Il en fut aus­si de fécondes. Il y eut d’abord l’adorable conteur Dickens, qui fut une source de fine émo­ti­vi­té, de ten­dresse et de poé­tique vision. Dickens, qui apprit à notre Alphonse Dau­det à se connaître pour se conter à son tour.

Il y eut aus­si les Russes : Tour­gue­nef et Dos­toïews­ky et sur­tout Tol­stoï, et enfin Gor­ki, dont les âmes de lumière furent pour un grand, nombre d’écrivains fran­çais des phares, d’amour amour vers un Idéal nou­veau. Il y eut l’altière chan­son de soli­tude du grand et amer Nietzsche, dont l’individualisme impi­toyable gui­da cer­tains de nos roman­ciers en des voies, moins popu­laires. Il y eut aus­si Oscar Wilde, dont l’imagination esthé­tique dora la fin du siècle d’un rayon d’inoubliable légende.

Telles sont, bonnes ou mau­vaises, les prin­ci­pales sources intel­lec­tuelles ou morales du roman moderne. Mais le cer­veau ou le cœur ne guident pas seuls les plumes des écri­vains. Il faut comp­ter aus­si avec la vie sociale — et même avec la vie poli­tique.

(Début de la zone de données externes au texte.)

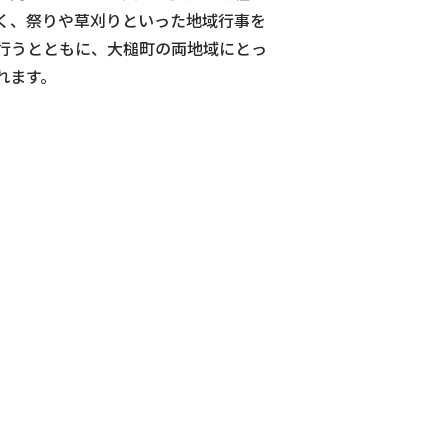
く、祭りや草刈りといった地域行事を
行うとともに、大槌町の両地域にとっ
れます。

Assu­ré­ment celles-ci ne sont pas les plus pures des sources, mais, quel­que­fois, elles en sont les plus puis­santes, celles qui se déve­lop­pant en tor­rents et créant des fleuves, draguent en leurs eaux les plus nom­breuses pro­duc­tions — les œuvres que le moment impose, que la Foule acclame et qui volent la gloire aux grandes œuvres de Beau­té — jusqu’au jour de la Pos­té­ri­té où elles s’anéantissent avec les Socié­tés et les Mœurs qui les ont engendrées.